I generally brew ‘chai’ blends using either a teapot or my Kati tumbler because I find that the spices of a typical chai seem to attach themselves to my Breville tea maker and the scent (and the flavor) stays with the tea maker until I give it a good soak brew in baking soda. I learned this fairly early on with my first tea maker (about four years ago!) and so I changed my approach to brewing chai teas as a result.
For this “Chai-napple” tea, I used my Kati tumbler. I added a heaping bamboo scoop of tea to the basket of the Kati system and then filled the tumbler with 175°F water and let the tea steep for 2 minutes. I generally add a little bit of turbinado (raw) sugar to a chai to bring out the spice, but I found that the pineapple lent a certain sweetness to the cup and it really didn’t need additional sweetener. I guess if you want to add it, it wouldn’t hurt … but try it first!
For the record, the spices do cling to the basket of the Kati too, and I find to rid the tumbler and basket of the spices, I simply sprinkle some baking soda into the cup and basket, and then fill the tumbler with boiling water and let it sit for a while. This does the job!
When I took my first sip of this tea while it was freshly brewed and still rather hot, I could taste the pineapple and the green tea notes very distinctly. I wasn’t tasting a lot of the spices, but the pineapple and green tea flavors were quite strong.
After allowing the tea to cool to a more drinkable temperature, I began to pick up on more of the warm notes of spice. I find that the three spices – cinnamon, cardamom and ginger – are blended in such a way to provide a deliciously warm medley of spiced flavor without tasting too spicy.

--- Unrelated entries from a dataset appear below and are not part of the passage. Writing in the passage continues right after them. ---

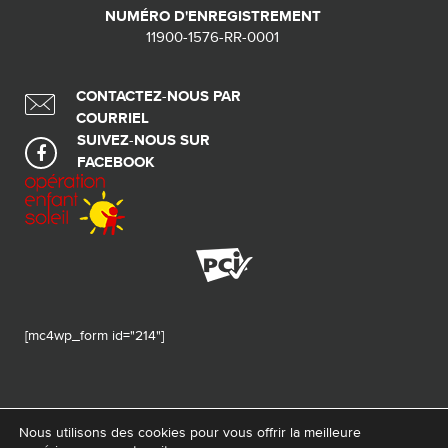
NUMÉRO D'ENREGISTREMENT
11900-1576-RR-0001
CONTACTEZ-NOUS PAR
COURRIEL
SUIVEZ-NOUS SUR
FACEBOOK
[mc4wp_form id="214"]
Nous utilisons des cookies pour vous offrir la meilleure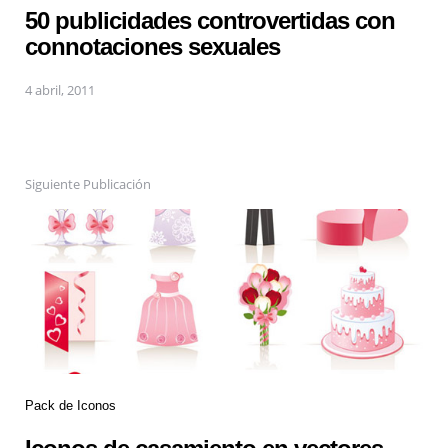
50 publicidades controvertidas con
connotaciones sexuales
4 abril, 2011
Siguiente Publicación
Pack de Iconos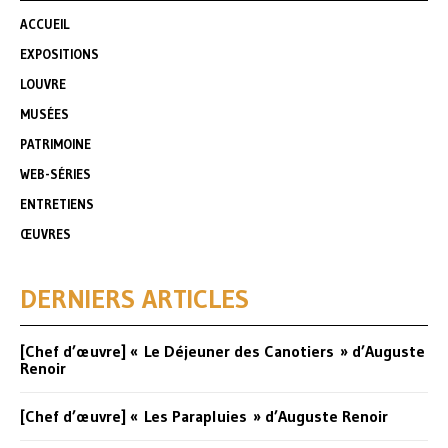
ACCUEIL
EXPOSITIONS
LOUVRE
MUSÉES
PATRIMOINE
WEB-SÉRIES
ENTRETIENS
ŒUVRES
DERNIERS ARTICLES
[Chef d’œuvre] « Le Déjeuner des Canotiers » d’Auguste
Renoir
[Chef d’œuvre] « Les Parapluies » d’Auguste Renoir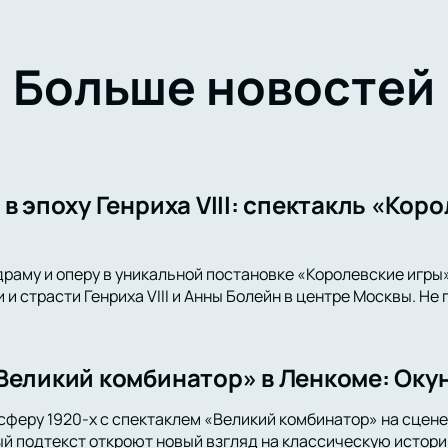
Больше новостей
в эпоху Генриха VIII: спектакль «Кор
драму и оперу в уникальной постановке «Королевские игры
и страсти Генриха VIII и Анны Болейн в центре Москвы. Не
Великий комбинатор» в Ленкоме: Окун
сферу 1920-х с спектаклем «Великий комбинатор» на сцене
й подтекст откроют новый взгляд на классическую истори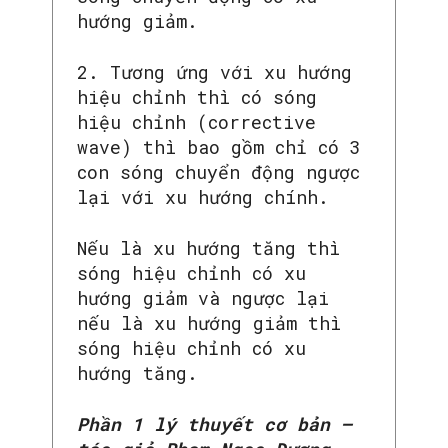
hướng giảm.
2. Tương ứng với xu hướng
hiệu chỉnh thì có sóng
hiệu chỉnh (corrective
wave) thì bao gồm chỉ có 3
con sóng chuyển động ngược
lại với xu hướng chính.
Nếu là xu hướng tăng thì
sóng hiệu chỉnh có xu
hướng giảm và ngược lại
nếu là xu hướng giảm thì
sóng hiệu chỉnh có xu
hướng tăng.
Phần 1 lý thuyết cơ bản –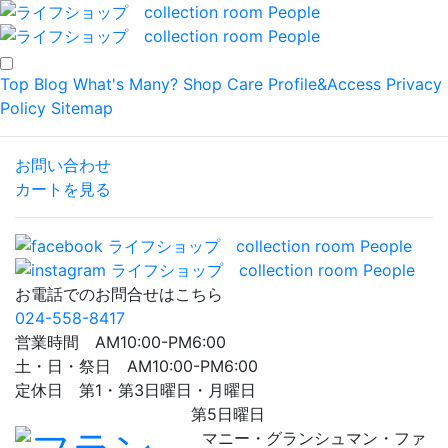
Top
Blog
What's Many?
Shop
Care
Profile&Access
Privacy
Policy
Sitemap
お問い合わせ
カートを見る
お電話でのお問合せはこちら
024-558-8417
営業時間 AM10:00-PM6:00
土・日・祭日 AM10:00-PM6:00
定休日 第1・第3日曜日・月曜日
第5日曜日
マニー・グランシュマン・ファ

The pineapple is the real star of this cup, though. It is sweet and juicy tasting, and I like the way it melds with the spices as well as the sweet, slightly nutty, softly smoky note of the Chinese gunpowder green tea.
And I noticed that the leaves had not yet completely unfurled with the first infusion and they were begging for another infusion. Who am I to refuse? I infused the leaves again, adding an additional 30 seconds of steep time.
With the second infusion, I could really taste the cardamom! The cinnamon and ginger were a little more forward with this infusion as well. I still got a good flavor from both the green tea and the pineapple too. This is a blend you really SHOULD infuse a minimum of two times to get the true “chai-napple” experience!
The pineapple was a little softer in flavor with the second infusion, but I like the balance of flavors better this time around. I can taste each of the components and it becomes a really tasty alternative to the “usual” masala chai! I taste a little bit of ginger’s bite, a cozy, sweet cinnamon flavor and the warm, comforting flavor of cardamom along with the juicy, delicious flavor of pineapple.
The gunpowder green tea is a delightful base because it’s gentle earthiness and understated smoky note offers a compelling contrast to the sweet burst of flavor of the pineapple and the warm notes of spice.
This truly is a unique chai. If you’re one who wants your chai blends to be hot and spicy, this blend might not be for you, because the spices are pretty mellow when compared to some of the spicy chai blends I’ve sampled. But if you’re one who likes something with a mild level of spice and something just a little different (like pineapple!), I recommend giving this blend a try.